Charge do jornal Correio Braziliense
Era quase dez horas da noite, quando Jair Rodrigues, como fazia todos os dias, seguia sentido à sauna de seu sítio em Cotia, na Grande São Paulo, para seu momento de descanso e relaxamento. Mas desta vez foi diferente. Ao entrar, o cantor logo notou que não estava sozinho, porém, de imediato, não conheceu a figura cabisbaixa que ali se encontrava, toda trajada de preto e parecendo envergonhada, e foi logo fazendo amizade:
- Ô gente boa, por que esta cabeça baixa aí? Canta comigo: Tristeza, por favor vá embora / Minha alma que chora, está vendo o meu fim / Fez do meu coração a sua moradia /  Já é demais o meu penar / Quero voltar àquela vida de alegria / Quero de novo cantar.
Mais envergonhada ainda, a figura se voltou para Jair e se identificou:
            - Seu Jair, minha missão neste mundo nunca é fácil, mas tem dias que meu trabalho é ainda mais árduo e penoso. E, desta vez, tenho certeza que o Brasil inteiro não vai me perdoar. Sou a morte e, apesar de ser sua fã e ouvir que o senhor queria ficar mais um pouco por aqui, teremos um programa especial de Dia das Mães no céu com a apresentação da Hebe Camargo e já anunciamos as presenças do ator José Wilker, do humorista Canarinho, do locutor Luciano do Valle e dos cantores Reginaldo Rossi, Wando, Nelson Ned, além do dueto principal entre o “cachorrão” Jair Rodrigues e a “pimentinha” Elis Regina. Ai, não sei nem o que dizer nesta hora.
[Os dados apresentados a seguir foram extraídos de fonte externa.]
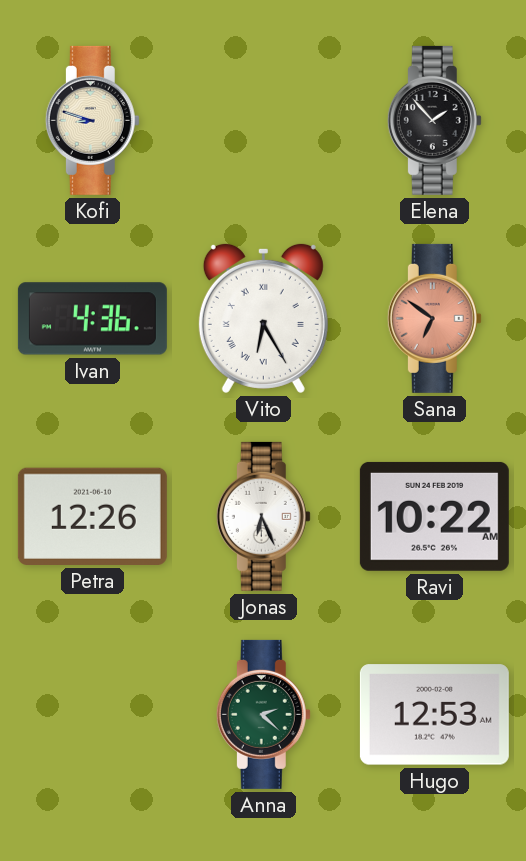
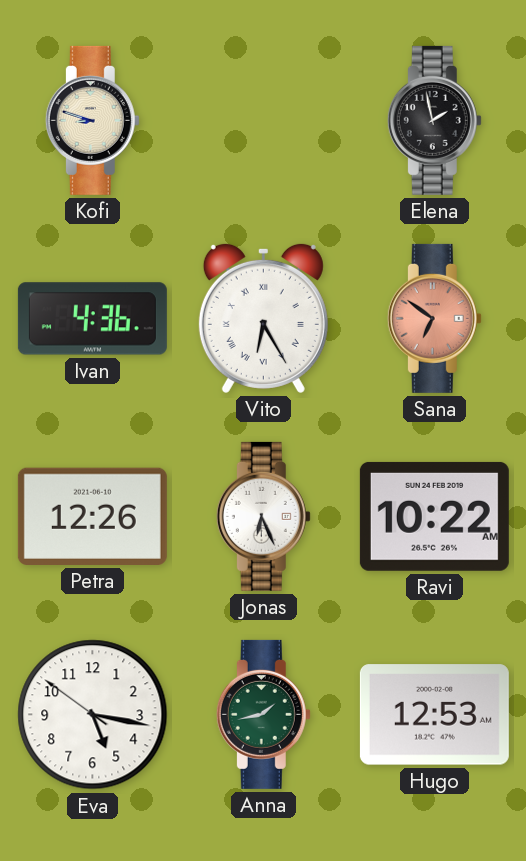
Elena: 1:53 -> 1:58
Eva: none -> 5:16
Anna: 2:22 -> 1:43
Só aí Jair reconhece sua algoz, mas não perde a cordialidade:
            - Puxa vida, dona morte, mas será que não dava pra esperar passar a Copa do Mundo pelo menos? Vamos fazer o seguinte, eu vou buscar um café pra conversarmos melhor. Eu tô com a agenda de shows lotada e não posso deixar meu povo na mão. Mas também não vou desrespeitar as ordens do “Homem lá de cima”, né...(E sai da sauna para preparar um cafezinho para a morte, voltando logo em seguida)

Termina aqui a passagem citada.